L’anno scorso è nata l’idea della sfida sulla bici e il mio pensiero è ritornato al fascino del record dell’ora di Moser a Città del Messico. Per me questa sfida rappresenta un punto di partenza, poi voglio provare a fare il chilometro lanciato e il chilometro da fermo.

Quando pedali a cosa pensi?
A gestire il male, al numero di pedalate che faccio al minuto, a gestire il male, alla traiettoria più fluida, a gestire il male.
La testa conta il 99% del risultato.
E contano le persone da cui sono seguito, tra cui Luca Zenti il mio allenatore, Diego Fortuna, ex discobolo italiano, che mi segue nell’alimentazione, il dott. Antonio Celia e tutto il reparto di Urologia del San Bassiano determinanti per riuscire a rimettermi in sella.

Quest’anno così particolare sei riuscito a fare qualche gara?
A gennaio mi sono classificato secondo nella mia categoria ai Campionati del Mondo di Winter Triathlon ad Asiago. Pochi giorni fa mi sono iscritto all’unica gara europea di Paraciclismo in Austria, che disputerò il 10 ottobre prossimo.

Cosa significa preparare un record dell’ora nella tua categoria?
Significa un duro allenamento come un professionista, senza essere considerato un professionista.
Anche i costi sono notevoli. Il Record è di proprietà dell’UCI e per accedere è necessario avere il passaporto biologico 6 mesi prima della competizione. Tutta l’attrezzatura, dai calzari alla catena, deve essere UCI Approved e io non ho sponsor.
Però l’aspetto più bello della sfida è stato anche per me una sorpresa. Il mio più grande fan è Wayne Harrod, attuale detentore del titolo UCI categoria MC4, e questo rappresenta proprio il forte spirito sportivo che c’è a livello internazionale. Lui ha subito un’amputazione sotto al ginocchio ed è nella squadra sportiva inglese del programma Invictus che accoglie paratleti provenienti dall’esercito. Ci siamo sentiti, tifa per me e attende il giorno della sfida perché verrà in Italia a vedermi.
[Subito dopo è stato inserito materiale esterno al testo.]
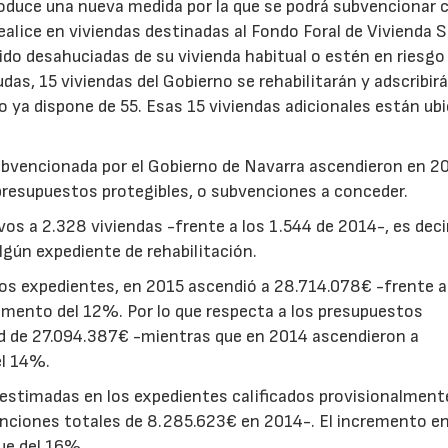
troduce una nueva medida por la que se podrá subvencionar 
ealice en viviendas destinadas al Fondo Foral de Vivienda S
sido desahuciadas de su vivienda habitual o estén en riesgo
udas, 15 viviendas del Gobierno se rehabilitarán y adscribirá
 ya dispone de 55. Esas 15 viviendas adicionales están ub
subvencionada por el Gobierno de Navarra ascendieron en 2
 presupuestos protegibles, o subvenciones a conceder.
vos a 2.328 viviendas -frente a los 1.544 de 2014-, es decir
gún expediente de rehabilitación.
los expedientes, en 2015 ascendió a 28.714.078€ -frente a
emento del 12%. Por lo que respecta a los presupuestos
d de 27.094.387€ -mientras que en 2014 ascendieron a
el 14%.
s estimadas en los expedientes calificados provisionalment
nciones totales de 8.285.623€ en 2014-. El incremento en
ue del 16%.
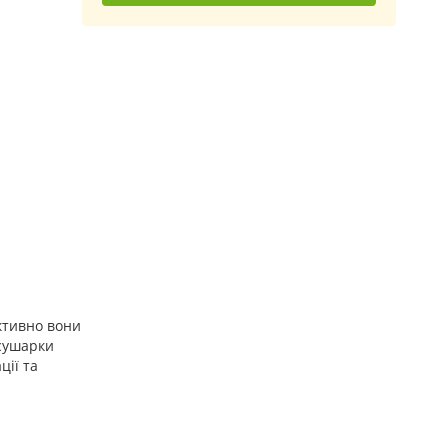
ктивно вони
 сушарки
ції та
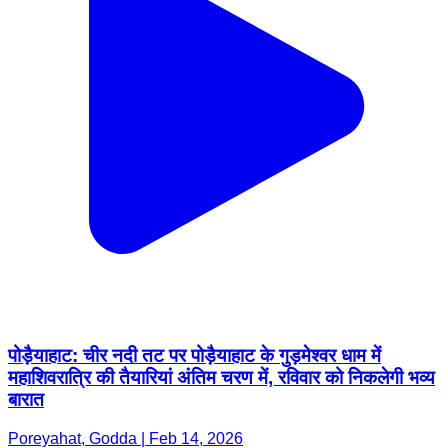
पोड़ैयाहाट: चीर नदी तट पर पोड़ैयाहाट के गुड़मेश्वर धाम में
महाशिवरात्रि की तैयारियां अंतिम चरण में, रविवार को निकलेगी भव्य
बारात
Poreyahat, Godda | Feb 14, 2026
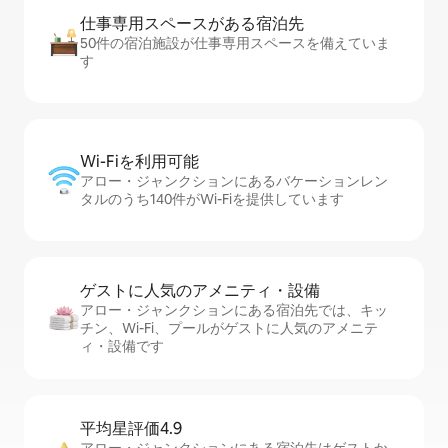
仕事専用ス⁠ペ⁠ー⁠スがあ⁠る宿⁠泊⁠先
50件の宿泊施設が仕事専用スペースを備えていま
す
Wi-Fiを利⁠用⁠可⁠能
アロー・ジャンクションにあるバケーションレン
タルのうち140件がWi-Fiを提供しています
ゲストに人⁠気⁠のア⁠メ⁠ニ⁠テ⁠ィ・設⁠備
アロー・ジャンクションにある宿泊先では、キッ
チン、Wi-Fi、プールがゲストに人気のアメニテ
ィ・設備です
平均星評価4.9
アロー・ジャンクションにある宿泊先はゲストか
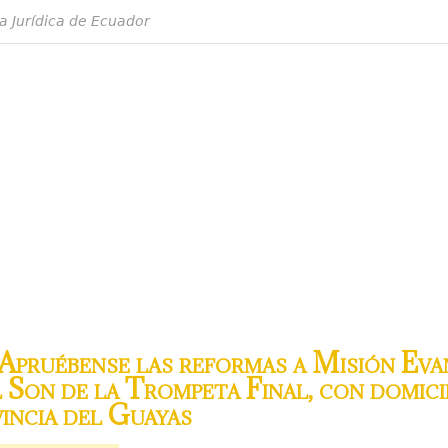
a Jurídica de Ecuador
pruébense las reformas a Misión Eva
 Son de la Trompeta Final, con domici
incia del Guayas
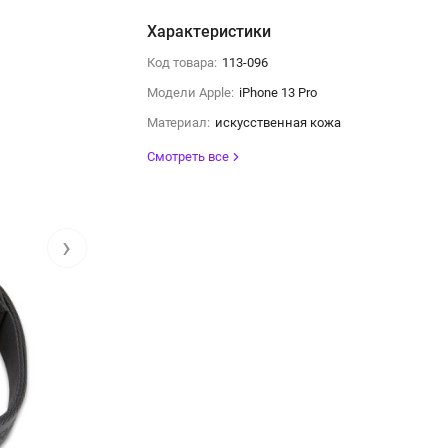
Характеристики
Код товара:
113-096
Модели Apple:
iPhone 13 Pro
Материал:
искусственная кожа
Смотреть все
›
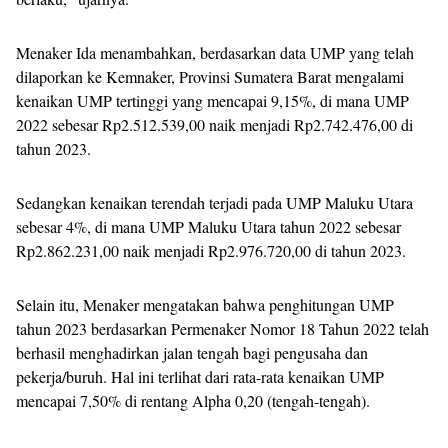
Menaker Ida menambahkan, berdasarkan data UMP yang telah
dilaporkan ke Kemnaker, Provinsi Sumatera Barat mengalami
kenaikan UMP tertinggi yang mencapai 9,15%, di mana UMP
2022 sebesar Rp2.512.539,00 naik menjadi Rp2.742.476,00 di
tahun 2023.
Sedangkan kenaikan terendah terjadi pada UMP Maluku Utara
sebesar 4%, di mana UMP Maluku Utara tahun 2022 sebesar
Rp2.862.231,00 naik menjadi Rp2.976.720,00 di tahun 2023.
Selain itu, Menaker mengatakan bahwa penghitungan UMP
tahun 2023 berdasarkan Permenaker Nomor 18 Tahun 2022 telah
berhasil menghadirkan jalan tengah bagi pengusaha dan
pekerja/buruh. Hal ini terlihat dari rata-rata kenaikan UMP
mencapai 7,50% di rentang Alpha 0,20 (tengah-tengah).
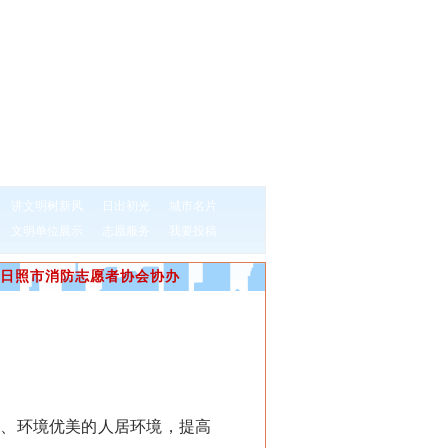
讲文明树新风
日出初光
城市名片
文明单位展示
志愿服务
我要投稿
日照市消防志愿者协会协办
、环境优美的人居环境，提高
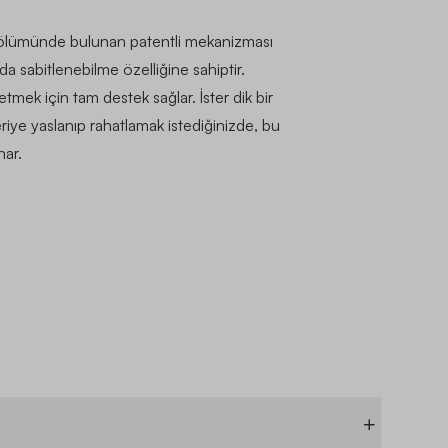
bölümünde bulunan patentli mekanizması
da sabitlenebilme özelliğine sahiptir.
 etmek için tam destek sağlar. İster dik bir
iye yaslanıp rahatlamak istediğinizde, bu
nar.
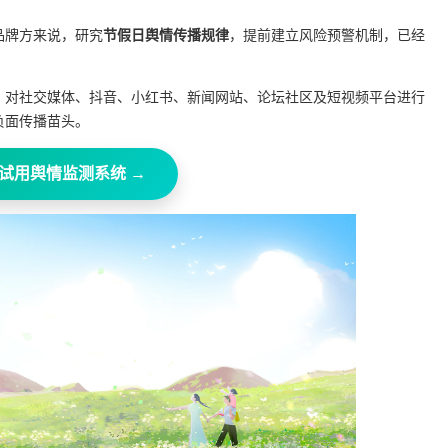
品牌方来说，研究
节假日舆情传播规律
，提前建立风险预警机制，已经
，对社交媒体、抖音、小红书、新闻网站、论坛社区及短视频平台进行
负面传播苗头。
试用舆情监测系统 →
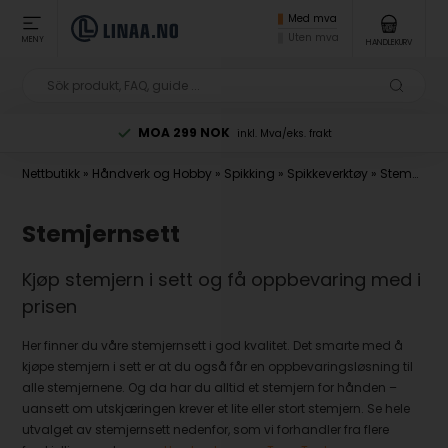
Med mva
Uten mva
MENY
HANDLEKURV
MOA 299 NOK
inkl. Mva/eks. frakt
Nettbutikk
»
Håndverk og Hobby
»
Spikking
»
Spikkeverktøy
»
Stemmejern
Stemjernsett
Kjøp stemjern i sett og få oppbevaring med i
prisen
Her finner du våre stemjernsett i god kvalitet. Det smarte med å
kjøpe stemjern i sett er at du også får en oppbevaringsløsning til
alle stemjernene. Og da har du alltid et stemjern for hånden –
uansett om utskjæringen krever et lite eller stort stemjern. Se hele
utvalget av stemjernsett nedenfor, som vi forhandler fra flere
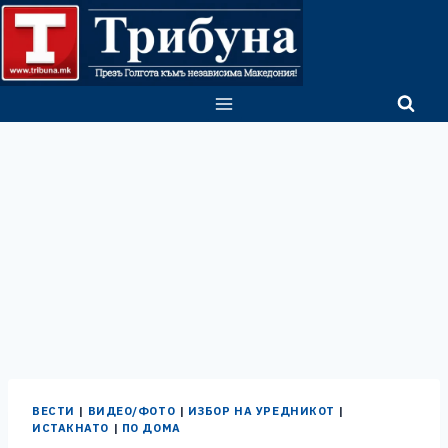
Skip
to
content
ВЕСТИ
|
ВИДЕО/ФОТО
|
ИЗБОР НА УРЕДНИКОТ
|
ИСТАКНАТО
|
ПО ДОМА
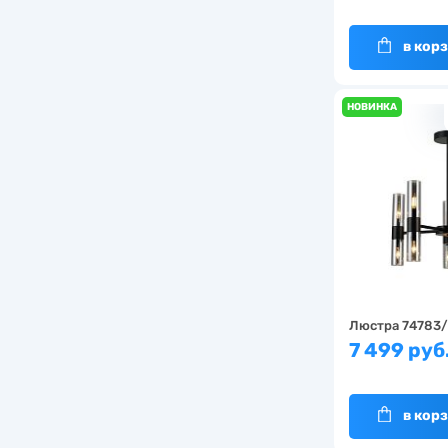
в кор
НОВИНКА
Люстра 74783
7 499 руб
в кор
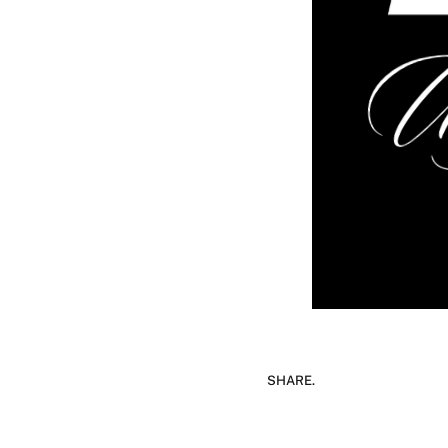
SHARE.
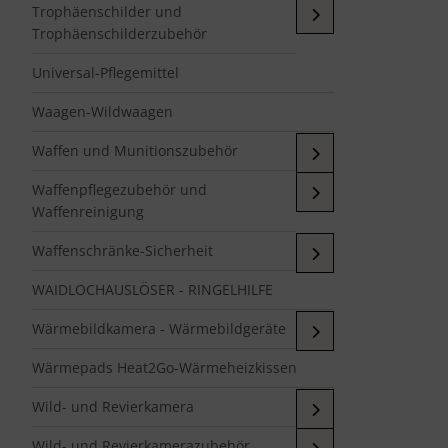
Trophäenschilder und
Trophäenschilderzubehör
Universal-Pflegemittel
Waagen-Wildwaagen
Waffen und Munitionszubehör
Waffenpflegezubehör und
Waffenreinigung
Waffenschränke-Sicherheit
WAIDLOCHAUSLÖSER - RINGELHILFE
Wärmebildkamera - Wärmebildgeräte
Wärmepads Heat2Go-Wärmeheizkissen
Wild- und Revierkamera
Wild- und Revierkamerazubehör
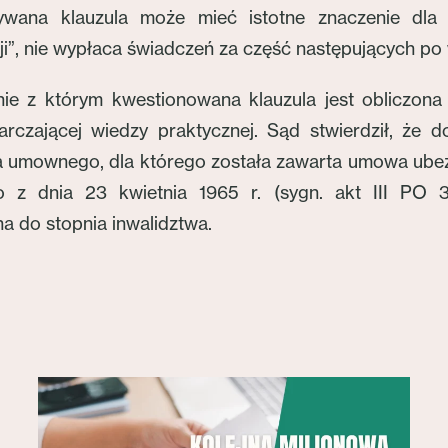
rywana klauzula może mieć istotne znaczenie d
cji”, nie wypłaca świadczeń za część następujących p
ie z którym kwestionowana klauzula jest obliczo
arczającej wiedzy praktycznej. Sąd stwierdził, że 
 umownego, dla którego została zawarta umowa ubezpi
o z dnia 23 kwietnia 1965 r. (sygn. akt III PO 
 do stopnia inwalidztwa.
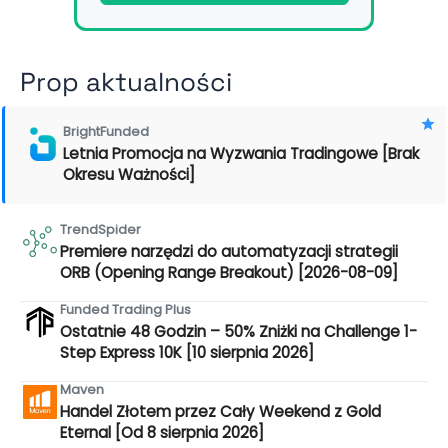
Prop aktualności
BrightFunded
Letnia Promocja na Wyzwania Tradingowe [Brak
Okresu Ważności]
TrendSpider
Premiere narzędzi do automatyzacji strategii
ORB (Opening Range Breakout) [2026-08-09]
Funded Trading Plus
Ostatnie 48 Godzin – 50% Zniżki na Challenge 1-
Step Express 10K [10 sierpnia 2026]
Maven
Handel Złotem przez Cały Weekend z Gold
Eternal [Od 8 sierpnia 2026]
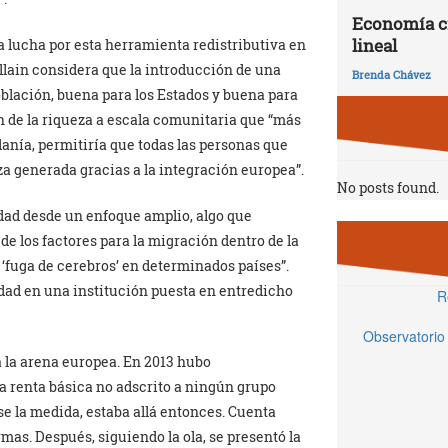
Economía ci
lineal
a lucha por esta herramienta redistributiva en
llain considera que la introducción de una
Brenda Chávez
oblación, buena para los Estados y buena para
n de la riqueza a escala comunitaria que “más
adanía, permitiría que todas las personas que
za generada gracias a la integración europea”.
No posts found.
ldad desde un enfoque amplio, algo que
de los factores para la migración dentro de la
 ‘fuga de cerebros’ en determinados países”.
dad en una institución puesta en entredicho
R
Observatorio
 a la arena europea. En 2013 hubo
 la renta básica no adscrito a ningún grupo
e la medida, estaba allá entonces. Cuenta
mas. Después, siguiendo la ola, se presentó la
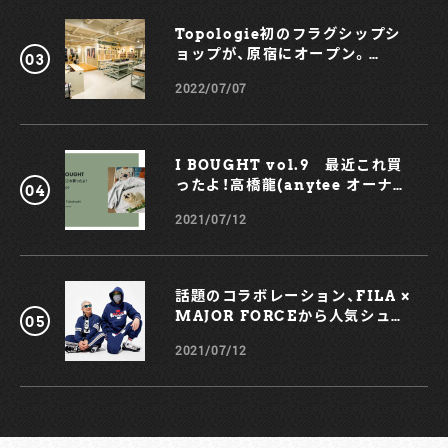
Topologie初のフラグシップシ
ョップが、原宿にオープン。
KOCHÉとのコラボスマホケース
2022/07/07
も！
I BOUGHT vol.9 最近これ買
ったよ！高橋龍(anytee オーナ
ー)
2021/07/12
話題のコラボレーション、FILA ×
MAJOR FORCEから人気シュー
ズ、TRIGATEが登場！
2021/07/12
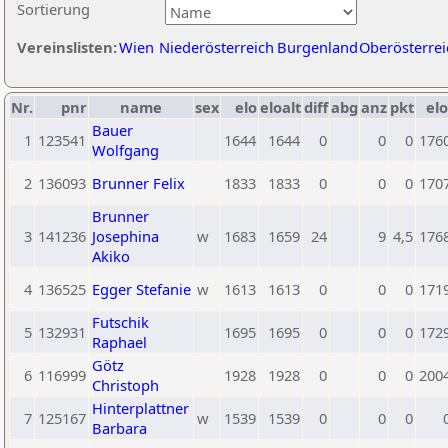
Sortierung
Vereinslisten:
Wien
Niederösterreich
Burgenland
Oberösterrei
Nr.
pnr
name
sex
elo
eloalt
diff
abg
anz
pkt
elo
Bauer
1
123541
1644
1644
0
0
0
176
Wolfgang
2
136093
Brunner Felix
1833
1833
0
0
0
170
Brunner
3
141236
Josephina
w
1683
1659
24
9
4,5
176
Akiko
4
136525
Egger Stefanie
w
1613
1613
0
0
0
171
Futschik
5
132931
1695
1695
0
0
0
172
Raphael
Götz
6
116999
1928
1928
0
0
0
200
Christoph
Hinterplattner
7
125167
w
1539
1539
0
0
0
Barbara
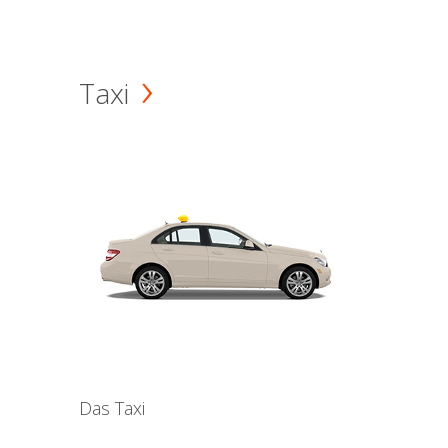
Taxi
Das Taxi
Quanto ha influito nella tua trasformazione l’aver praticato intensivamente sport da giovane?
Il meccanismo di cambiamento è partito perché avevo un punto di aggancio nel passato. Se inizi presto a fare sport, anche dopo quarant’anni, ti aiuta e torni li… è dura, ma torni.

Sigarette o farmaci, qual è la dipendenza peggiore?
Dal punto di vista della dipendenza sigarette e medicinali sono uguali, le sigarette poi sono una cosa mostruosa, ti creano un legame con una cosa di cui non hai bisogno.
Io ho fumato forte 15 anni, gli ultimi 5 fortissimo. Fumo e farmaci mi permettevano di contenermi, adesso mi contiene lo sport.

Facciamo il conto della serva: 15 anni, 30-40 sigarette al giorno, 5 euro a pacchetto, i conti tornano?
Eh già .. mi sono chiesto: ma cosa potevo fare con quei soldi? Un record del mondo!